Dean Levin Sues Robert Blumenthal for $200,000 Unpaid After Sold-Out Show

Why is paying artists such a problem for dealers?

Dean Levin.

Painter Dean Levin has sued Upper East Side dealer Robert Blumenthal for nearly $200,000, claiming non-payment after a sold-out show in May 2014. The suit pits a 26-year-old artist represented by New York dealer Marianne Boesky and collected by Leonardo Di Caprio against a real estate investor and dealer whose gallery has been open for just a year (see Is the Upper East Side New York’s Next Hot Art Neighborhood?).

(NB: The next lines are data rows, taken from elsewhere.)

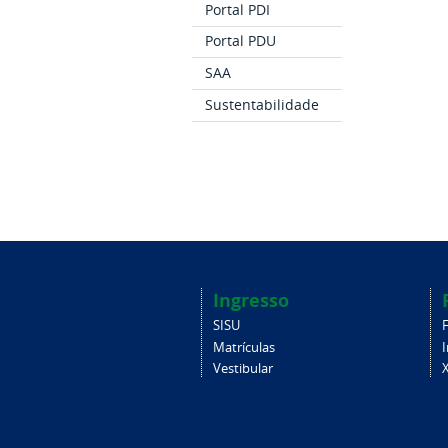
Portal PDI
Portal PDU
SAA
Sustentabilidade
Ingresso
SISU
Matrículas
Vestibular
X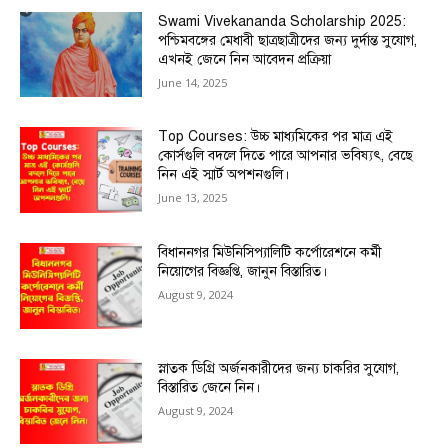
Swami Vivekananda Scholarship 2025:
পশ্চিমবঙ্গের মেধাবী ছাত্রছাত্রীদের জন্য দুর্দান্ত সুযোগ,
এখনই জেনে নিন আবেদন প্রক্রিয়া
June 14, 2025
Top Courses: উচ্চ মাধ্যমিকের পর মাত্র এই
কোর্সগুলি বদলে দিতে পারে আপনার ভবিষ্যৎ, বেছে
নিন এই স্মার্ট অপশনগুলি।
June 13, 2025
বিধাননগর মিউনিসিপ্যালিটি কর্পোরেশনে কর্মী
নিয়োগের বিজ্ঞপ্তি, জানুন বিস্তারিত।
August 9, 2024
স্নাতক ডিগ্রি অর্জনকারীদের জন্য চাকরির সুযোগ,
বিস্তারিত জেনে নিন।
August 9, 2024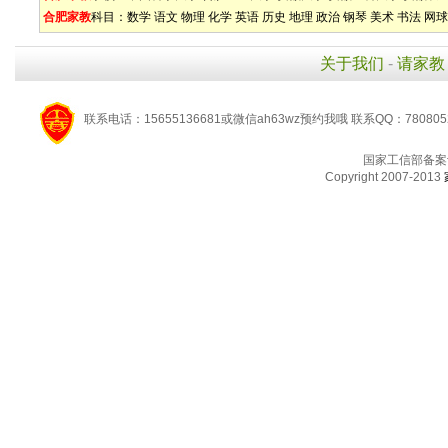
合肥家教
科目：
数学
语文
物理
化学
英语
历史
地理
政治
钢琴
美术
书法
网球
关于我们
-
请家教
联系电话：15655136681或微信ah63wz预约我哦 联系QQ：780805
国家工信部备案
Copyright 2007-2013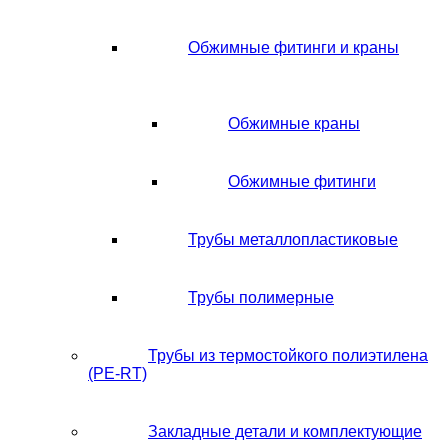
Обжимные фитинги и краны
Обжимные краны
Обжимные фитинги
Трубы металлопластиковые
Трубы полимерные
Трубы из термостойкого полиэтилена
(PE-RT)
Закладные детали и комплектующие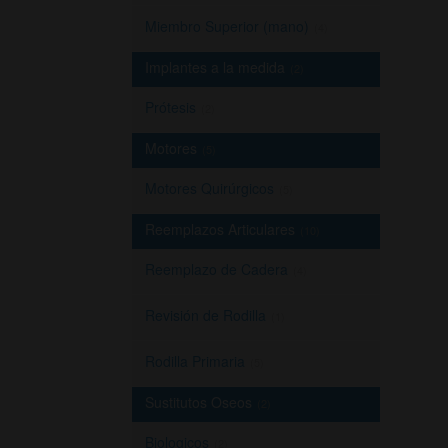
Miembro Superior (mano)
(4)
Implantes a la medida
(2)
Prótesis
(2)
Motores
(5)
Motores Quirúrgicos
(5)
Reemplazos Articulares
(10)
Reemplazo de Cadera
(4)
Revisión de Rodilla
(1)
Rodilla Primaria
(5)
Sustitutos Oseos
(2)
Biologicos
(2)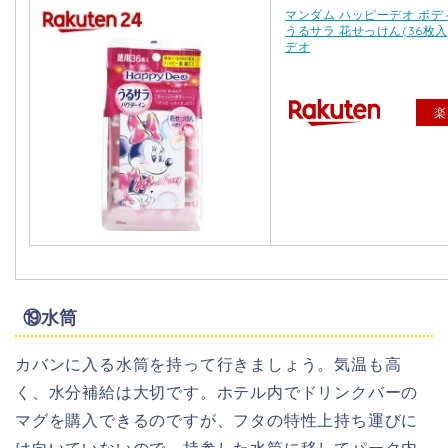
マンダム ハッピーデオ ボデ
うるサラ 花せっけん(36枚
デオ
楽
⑲水筒
カバンに入る水筒を持って行きましょう。気温も高
く、水分補給は大切です。ホテル内でドリンクバーの
マグを購入できるのですが、フタの特性上持ち運びに
は向いていないので、持参した水筒に移してパーク内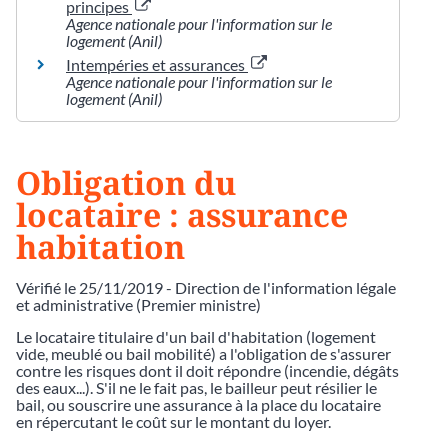
principes
Agence nationale pour l'information sur le
logement (Anil)
Intempéries et assurances
Agence nationale pour l'information sur le
logement (Anil)
Obligation du
locataire : assurance
habitation
Vérifié le 25/11/2019 - Direction de l'information légale
et administrative (Premier ministre)
Le locataire titulaire d'un bail d'habitation (logement
vide, meublé ou bail mobilité) a l'obligation de s'assurer
contre les risques dont il doit répondre (incendie, dégâts
des eaux...). S'il ne le fait pas, le bailleur peut résilier le
bail, ou souscrire une assurance à la place du locataire
en répercutant le coût sur le montant du loyer.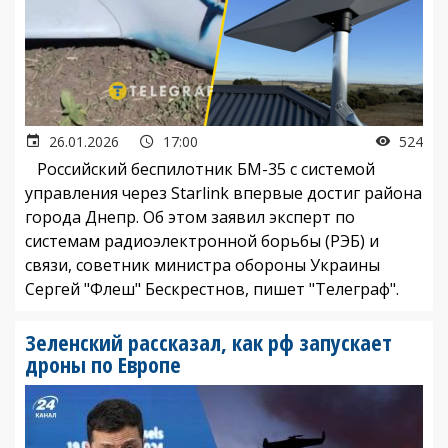
26.01.2026
17:00
524
Российский беспилотник БМ-35 с системой
управления через Starlink впервые достиг района
города Днепр. Об этом заявил эксперт по
системам радиоэлектронной борьбы (РЭБ) и
связи, советник министра обороны Украины
Сергей "Флеш" Бескрестнов, пишет "Телеграф".
Зеленский рассказал, как рф запускает
дроны по Европе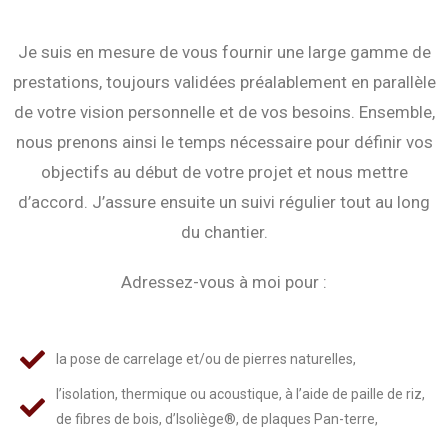
Je suis en mesure de vous fournir une large gamme de
prestations, toujours validées préalablement en parallèle
de votre vision personnelle et de vos besoins. Ensemble,
nous prenons ainsi le temps nécessaire pour définir vos
objectifs au début de votre projet et nous mettre
d’accord. J’assure ensuite un suivi régulier tout au long
du chantier.
Adressez-vous à moi pour :
la pose de carrelage et/ou de pierres naturelles,
l’isolation, thermique ou acoustique, à l’aide de paille de riz,
de fibres de bois, d’Isoliège®, de plaques Pan-terre,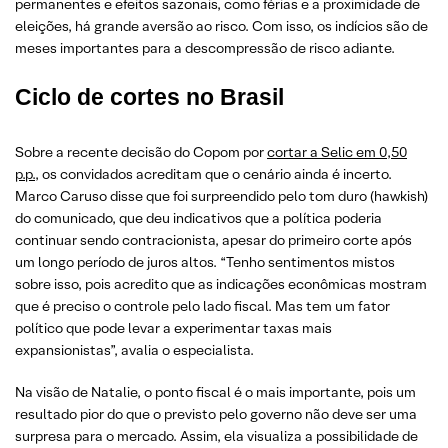
permanentes e efeitos sazonais, como férias e a proximidade de
eleições, há grande aversão ao risco. Com isso, os indícios são de
meses importantes para a descompressão de risco adiante.
Ciclo de cortes no Brasil
Sobre a recente decisão do Copom por
cortar a Selic em 0,50
p.p.
, os convidados acreditam que o cenário ainda é incerto.
Marco Caruso disse que foi surpreendido pelo tom duro (hawkish)
do comunicado, que deu indicativos que a política poderia
continuar sendo contracionista, apesar do primeiro corte após
um longo período de juros altos. “Tenho sentimentos mistos
sobre isso, pois acredito que as indicações econômicas mostram
que é preciso o controle pelo lado fiscal. Mas tem um fator
político que pode levar a experimentar taxas mais
expansionistas”, avalia o especialista.
Na visão de Natalie, o ponto fiscal é o mais importante, pois um
resultado pior do que o previsto pelo governo não deve ser uma
surpresa para o mercado. Assim, ela visualiza a possibilidade de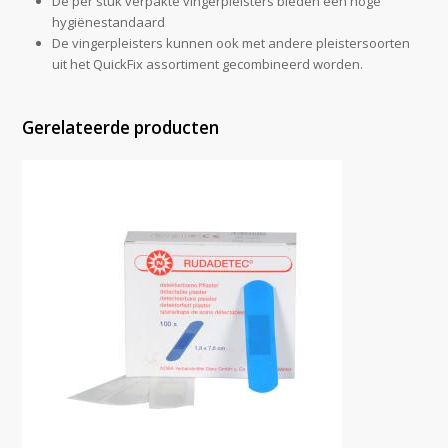
De per stuk verpakte vingerpleisters bieden een hoge
hygiënestandaard
De vingerpleisters kunnen ook met andere pleistersoorten
uit het QuickFix assortiment gecombineerd worden.
Gerelateerde producten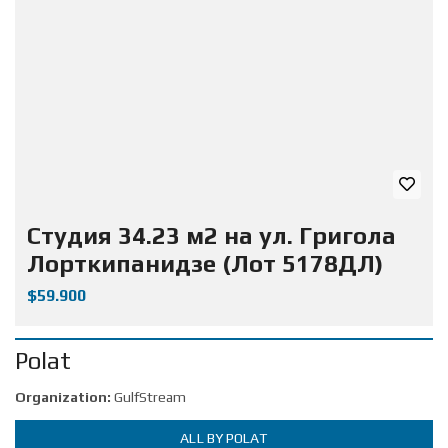
Студия 34.23 м2 на ул. Григола
Лорткипанидзе (Лот 5178ДЛ)
$59.900
Polat
Organization:
GulfStream
ALL BY POLAT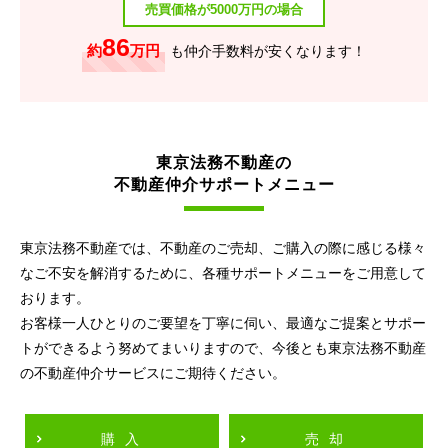
売買価格が5000万円の場合
86
約
万円
も仲介手数料が安くなります！
東京法務不動産の
不動産仲介サポートメニュー
東京法務不動産では、不動産のご売却、ご購入の際に感じる様々
なご不安を解消するために、各種サポートメニューをご用意して
おります。
お客様一人ひとりのご要望を丁寧に伺い、最適なご提案とサポー
トができるよう努めてまいりますので、今後とも東京法務不動産
の不動産仲介サービスにご期待ください。
購入
売却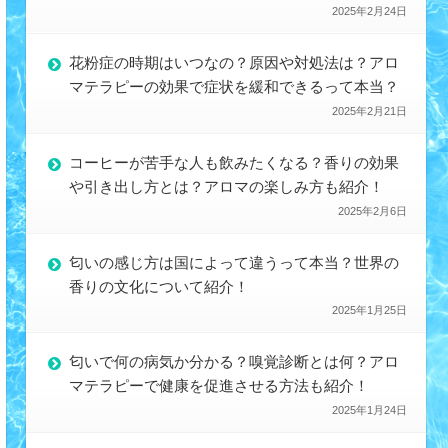
2025年2月24日
花粉症の時期はいつなの？原因や対処法は？アロ
マテラピーの効果で症状を緩和できるって本当？
2025年2月21日
コーヒーが苦手な人も飲みたくなる？香りの効果
や引き出し方とは？アロマの楽しみ方も紹介！
2025年2月6日
匂いの感じ方は国によって違うって本当？世界の
香りの文化について紹介！
2025年1月25日
匂いで何の病気か分かる？嗅覚診断とは何？アロ
マテラピーで健康を促進させる方法も紹介！
2025年1月24日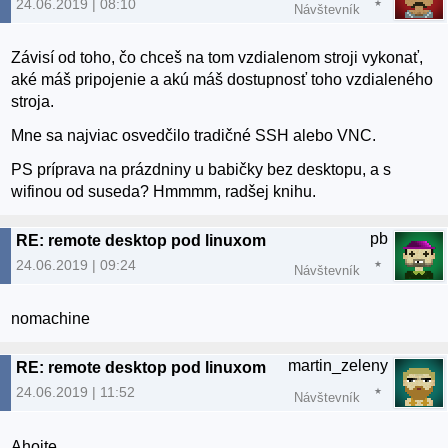
24.06.2019 | 08:10
Návštevník
Závisí od toho, čo chceš na tom vzdialenom stroji vykonať,
aké máš pripojenie a akú máš dostupnosť toho vzdialeného
stroja.
Mne sa najviac osvedčilo tradičné SSH alebo VNC.
PS príprava na prázdniny u babičky bez desktopu, a s
wifinou od suseda? Hmmmm, radšej knihu.
pb
RE: remote desktop pod linuxom
24.06.2019 | 09:24
Návštevník
nomachine
martin_zeleny
RE: remote desktop pod linuxom
24.06.2019 | 11:52
Návštevník
Ahojte,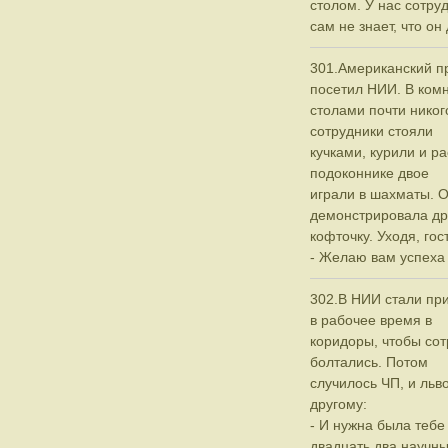
столом. У нас сотру
сам не знает, что он 
301.Американский п
посетил НИИ. В комн
столами почти никог
сотрудники стояли
кучками, курили и р
подоконнике двое
играли в шахматы. 
демонстрировала др
кофточку. Уходя, гос
- Желаю вам успеха 
302.В НИИ стали при
в рабочее время в
коридоры, чтобы сот
болтались. Потом
случилось ЧП, и льво
другому:
- И нужна была тебе
двадцать два научн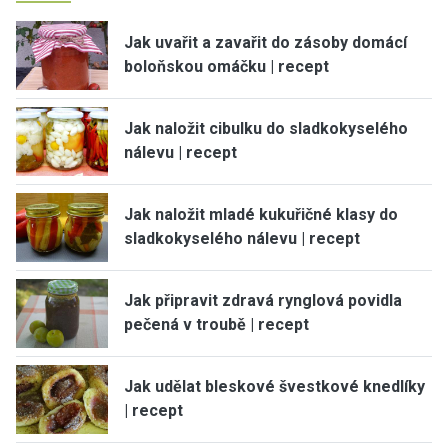
Jak uvařit a zavařit do zásoby domácí
boloňskou omáčku | recept
Jak naložit cibulku do sladkokyselého
nálevu | recept
Jak naložit mladé kukuřičné klasy do
sladkokyselého nálevu | recept
Jak připravit zdravá rynglová povidla
pečená v troubě | recept
Jak udělat bleskové švestkové knedlíky
| recept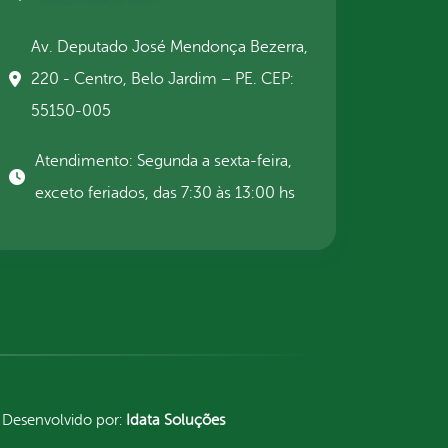
Av. Deputado José Mendonça Bezerra,
220 - Centro, Belo Jardim – PE. CEP:
55150-005
Atendimento: Segunda a sexta-feira,
exceto feriados, das 7:30 às 13:00 hs
Desenvolvido por:
Idata Soluções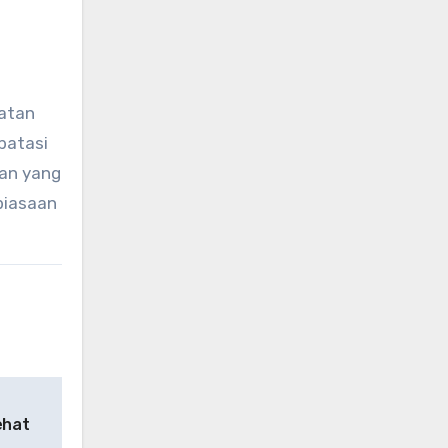
watan
batasi
an yang
biasaan
ehat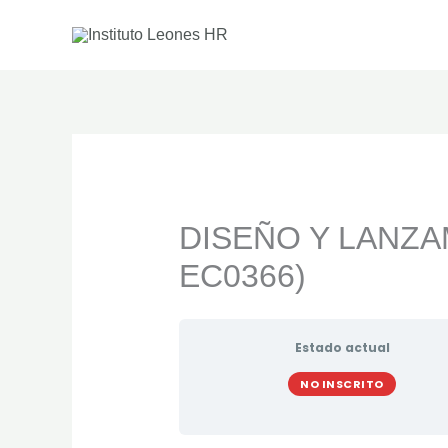
Ir
al
contenido
DISEÑO Y LANZA
EC0366)
Estado actual
NO INSCRITO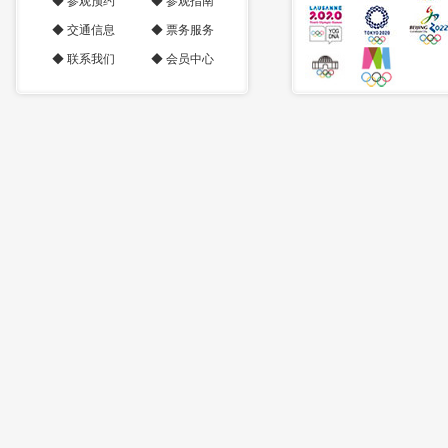
◆
参观预约
◆
参观指南
◆
交通信息
◆
票务服务
◆
联系我们
◆
会员中心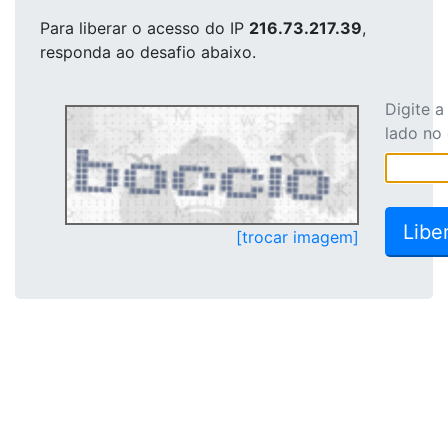
Para liberar o acesso
do IP
216.73.217.39
,
responda ao desafio abaixo.
Digite 
lado no
[trocar imagem]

“Dean Levin: 1X1” was Levin’s first solo and included ten 66-by-44-inch paintings priced at $8,500 each and twenty 40-by-30-inch works tagged at $6,500, totaling $215,000, according to the complaint, filed in New York State Supreme Court on February 13. Levin hasn’t been paid other than a check for $18,500, delivered in June, the complaint says. The paintings were displayed in a metal viewing rack, cheek-by-jowl, as if in storage. Viewers could slide the paintings out to view them individually.

Blumenthal, who grew up in Miami, runs a gallery at 1045 Madison Avenue and another in East Hampton, New York. He opened for business in February 2014 with a group show organized by J. Patrick Walsh III in February 2014, which included artists such as Lucy Dodd and Sam Moyer. He told the website exhibition a that he collects artists including Daniel Heidkamp and Sam Falls.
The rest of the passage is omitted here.